Buy now, pay later Plans are popular, but you need to be careful, experts say – NBC 7 San Diego

If you have made purchases online, you may have seen the option of paying for your purchase in installments. These plans are called “Buy Now, Pay Later” and the industry has exploded in popularity. In 2021, millions of loans totaled more than $24 billion, compared to just $2 billion in 2019.

When your budget is tight, this can be a tempting solution. These loans work by giving you a way to pay them back in a matter of weeks or months.

NBC 7 Responds spoke to several people who had used these services before.

“I was buying a bunch of clothes and just didn’t have all the money up front,” Kyla said. “They broke it every few weeks, so it was like micropayments.”

These payment options are offered for everything from electronic devices to concert tickets, and used by tens of millions of people.

A new report from the Consumer Financial Protection Bureau examined five Buy Now, Pay Later companies: Affirm, Afterpay, Klarma, PayPal and Zip.

The CFPB report says there are some benefits, such as a simple reimbursement structure, but there are also some concerns.

These payment plans skip the typical lengthy approval process, but are still loans that require regular payments. The CFPB found that all five companies sent people to collections, which can have a big impact on your credit score.

Several companies also have late fees if you miss payments, but the CFPB says they’re often lower than credit card fees.

However, the office’s biggest concern is overcharging, taking on too many of these small payments, and not paying large bills. Many of the people we spoke to agreed.

“I think people should only spend the money they have,” Annie said. “It’s like spending next month’s salary. You’ll forget about it, like subscriptions.”

The CFPB said the findings could help them create guidelines or rules to protect customers and hold the BNPL industry to similar standards that other lenders are required to meet.

Buy now, pay later Businesses are responding

NBC 7 Contacted each of the companies that provided data to the CFPB for its report. Here are their responses:

To affirm

Since its inception over a decade ago, Affirm has operated on the principles of transparency, putting people first and aligning our interests with those of consumers. Our top priority is to empower consumers by providing a safe, honest and responsible way to pay over time, with no late or hidden fees. This includes underwriting every transaction before extending credit, giving consumers control over their privacy choices, and providing consistent and transparent information at checkout.

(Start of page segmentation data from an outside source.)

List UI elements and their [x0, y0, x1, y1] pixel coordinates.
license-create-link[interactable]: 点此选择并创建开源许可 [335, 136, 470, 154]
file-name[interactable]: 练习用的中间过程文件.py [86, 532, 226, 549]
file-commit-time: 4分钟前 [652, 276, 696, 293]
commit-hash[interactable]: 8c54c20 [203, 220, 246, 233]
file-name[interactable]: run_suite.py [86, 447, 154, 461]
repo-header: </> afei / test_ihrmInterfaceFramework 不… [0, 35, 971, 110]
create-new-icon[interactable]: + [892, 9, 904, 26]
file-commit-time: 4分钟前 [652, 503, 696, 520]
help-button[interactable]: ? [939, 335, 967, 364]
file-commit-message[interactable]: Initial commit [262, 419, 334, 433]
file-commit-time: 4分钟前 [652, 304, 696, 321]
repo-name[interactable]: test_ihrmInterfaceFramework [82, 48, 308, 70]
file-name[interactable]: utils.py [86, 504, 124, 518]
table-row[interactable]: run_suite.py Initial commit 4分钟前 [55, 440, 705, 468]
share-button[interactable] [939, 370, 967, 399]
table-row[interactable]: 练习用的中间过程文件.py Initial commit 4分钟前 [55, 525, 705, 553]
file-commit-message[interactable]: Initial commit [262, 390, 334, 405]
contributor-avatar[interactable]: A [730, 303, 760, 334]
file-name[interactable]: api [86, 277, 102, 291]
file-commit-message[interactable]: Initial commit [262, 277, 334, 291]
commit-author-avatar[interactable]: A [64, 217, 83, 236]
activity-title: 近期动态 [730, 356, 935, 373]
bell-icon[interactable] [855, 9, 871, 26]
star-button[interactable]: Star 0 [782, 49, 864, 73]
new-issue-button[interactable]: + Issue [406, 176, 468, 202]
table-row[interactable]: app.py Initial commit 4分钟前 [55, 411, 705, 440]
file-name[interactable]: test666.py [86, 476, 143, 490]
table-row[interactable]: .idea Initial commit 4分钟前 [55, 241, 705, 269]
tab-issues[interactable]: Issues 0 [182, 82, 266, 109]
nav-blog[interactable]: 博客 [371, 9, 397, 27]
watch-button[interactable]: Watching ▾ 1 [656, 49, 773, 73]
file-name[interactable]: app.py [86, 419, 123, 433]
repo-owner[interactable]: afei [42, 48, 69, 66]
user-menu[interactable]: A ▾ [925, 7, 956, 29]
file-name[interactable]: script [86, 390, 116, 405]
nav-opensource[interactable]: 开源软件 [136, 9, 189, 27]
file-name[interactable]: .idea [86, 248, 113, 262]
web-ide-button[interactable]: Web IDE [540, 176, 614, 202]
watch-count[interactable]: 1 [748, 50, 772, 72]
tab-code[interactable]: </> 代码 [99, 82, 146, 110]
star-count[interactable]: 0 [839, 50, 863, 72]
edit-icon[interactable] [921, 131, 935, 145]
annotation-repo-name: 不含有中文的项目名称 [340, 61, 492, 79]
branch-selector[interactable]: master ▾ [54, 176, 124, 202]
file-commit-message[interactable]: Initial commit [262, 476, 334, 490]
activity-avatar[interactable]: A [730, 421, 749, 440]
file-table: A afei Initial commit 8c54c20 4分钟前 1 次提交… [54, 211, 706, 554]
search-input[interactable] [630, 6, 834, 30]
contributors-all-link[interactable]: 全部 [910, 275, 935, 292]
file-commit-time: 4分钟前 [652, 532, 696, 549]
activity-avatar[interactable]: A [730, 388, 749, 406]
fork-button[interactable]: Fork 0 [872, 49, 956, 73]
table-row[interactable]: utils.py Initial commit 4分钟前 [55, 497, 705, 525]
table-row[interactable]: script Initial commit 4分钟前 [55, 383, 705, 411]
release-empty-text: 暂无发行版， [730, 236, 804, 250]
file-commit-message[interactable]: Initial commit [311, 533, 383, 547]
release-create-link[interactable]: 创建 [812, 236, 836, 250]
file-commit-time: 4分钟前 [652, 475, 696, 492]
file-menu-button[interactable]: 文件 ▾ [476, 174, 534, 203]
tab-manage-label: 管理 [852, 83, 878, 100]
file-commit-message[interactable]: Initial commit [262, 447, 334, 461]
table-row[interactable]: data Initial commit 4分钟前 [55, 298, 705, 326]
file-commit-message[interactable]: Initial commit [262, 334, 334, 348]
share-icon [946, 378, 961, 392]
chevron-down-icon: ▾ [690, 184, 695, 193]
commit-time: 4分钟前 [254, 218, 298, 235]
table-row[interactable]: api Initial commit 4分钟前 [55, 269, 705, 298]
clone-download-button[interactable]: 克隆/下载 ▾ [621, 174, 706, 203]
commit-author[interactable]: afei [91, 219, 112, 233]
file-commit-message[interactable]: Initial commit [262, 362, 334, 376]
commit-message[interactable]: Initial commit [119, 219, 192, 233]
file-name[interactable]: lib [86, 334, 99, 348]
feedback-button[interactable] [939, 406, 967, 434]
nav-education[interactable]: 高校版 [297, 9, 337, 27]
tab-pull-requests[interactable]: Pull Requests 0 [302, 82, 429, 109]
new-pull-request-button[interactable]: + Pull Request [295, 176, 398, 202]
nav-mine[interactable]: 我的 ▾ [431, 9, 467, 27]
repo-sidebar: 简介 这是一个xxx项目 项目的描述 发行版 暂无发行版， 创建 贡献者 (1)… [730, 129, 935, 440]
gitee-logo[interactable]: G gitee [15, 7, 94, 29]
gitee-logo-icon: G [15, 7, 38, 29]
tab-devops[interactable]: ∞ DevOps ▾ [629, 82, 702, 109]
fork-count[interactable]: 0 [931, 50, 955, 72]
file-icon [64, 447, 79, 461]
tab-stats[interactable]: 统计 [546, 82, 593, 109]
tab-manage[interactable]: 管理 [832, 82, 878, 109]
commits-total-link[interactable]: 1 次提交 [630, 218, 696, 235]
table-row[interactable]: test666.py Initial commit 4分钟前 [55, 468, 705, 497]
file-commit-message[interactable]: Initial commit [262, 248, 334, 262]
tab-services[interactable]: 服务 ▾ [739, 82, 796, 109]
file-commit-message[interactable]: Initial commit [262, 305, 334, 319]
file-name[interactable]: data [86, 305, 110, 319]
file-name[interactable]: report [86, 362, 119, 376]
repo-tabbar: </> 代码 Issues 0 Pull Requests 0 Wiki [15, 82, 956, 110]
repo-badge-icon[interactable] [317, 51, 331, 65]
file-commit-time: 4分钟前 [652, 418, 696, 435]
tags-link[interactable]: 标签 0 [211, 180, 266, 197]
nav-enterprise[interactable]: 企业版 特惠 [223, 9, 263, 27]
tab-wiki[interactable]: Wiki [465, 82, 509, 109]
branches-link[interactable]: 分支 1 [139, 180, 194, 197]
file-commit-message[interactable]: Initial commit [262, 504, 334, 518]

Today represents a major step forward for consumers and honest finance, and we are encouraged by the findings of the CFPB following their review. We will continue to engage with all of our stakeholders as we pursue our mission to provide honest financial products that improve lives.

After-paymentreferred NBC 7 to the Financial Technology Association statement which said in part:

The CFPB report indicates that Buy Now Pay Later offers clear benefits to consumers, ranging from reduced costs to a simple reimbursement structure. According to the report, Buy Now Pay Later “imposes significantly lower direct financial costs on consumers than traditional credit products.” The CFPB also found that “BNPL is generally an interest-free product…fees are relatively low in absolute terms and do not accrue like credit card interest”.


CFPB findings show that consumer preference is rapidly shifting from high-interest credit cards to interest-free BNPL, which encourages responsible spending through short-term repayment plans. BNPL’s volumes represent less than 1% of credit card usage in the United States, and BNPL’s total purchase volumes in the United States do not even represent a quarter of credit card fees and interest charged to Americans at $120 billion a year. As a licensed European bank, Klarna is committed to financial well-being and consumer protection through industry innovation and proportionate regulation. Low-cost, low-risk, no-interest products like BNPL should fundamentally not be regulated in the same way as high-cost credit products that rely on consumer fees and revolving debt.


We are delighted that the CFPB has recognized the value that BNPL brings to consumers, including access to credit, ease of use and lower costs, especially in difficult economic times. The CFPB’s observations seem balanced, reasonable and fair. We have no other specific comments at this time.